Work task: Transcribe the records below in their entirety, and leave out each image.

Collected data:
┄┄┄┄┄┄┄┄┄┄┄┄┄┄┄┄┄┄┄┄

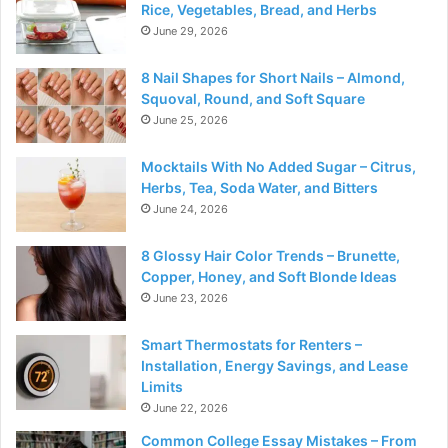
Rice, Vegetables, Bread, and Herbs
June 29, 2026
8 Nail Shapes for Short Nails – Almond,
Squoval, Round, and Soft Square
June 25, 2026
Mocktails With No Added Sugar – Citrus,
Herbs, Tea, Soda Water, and Bitters
June 24, 2026
8 Glossy Hair Color Trends – Brunette,
Copper, Honey, and Soft Blonde Ideas
June 23, 2026
Smart Thermostats for Renters –
Installation, Energy Savings, and Lease
Limits
June 22, 2026
Common College Essay Mistakes – From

┄┄┄┄┄┄┄┄┄┄┄┄┄┄┄┄┄┄┄┄

Output of the task:
Rice, Vegetables, Bread, and Herbs
June 29, 2026
8 Nail Shapes for Short Nails – Almond,
Squoval, Round, and Soft Square
June 25, 2026
Mocktails With No Added Sugar – Citrus,
Herbs, Tea, Soda Water, and Bitters
June 24, 2026
8 Glossy Hair Color Trends – Brunette,
Copper, Honey, and Soft Blonde Ideas
June 23, 2026
Smart Thermostats for Renters –
Installation, Energy Savings, and Lease
Limits
June 22, 2026
Common College Essay Mistakes – From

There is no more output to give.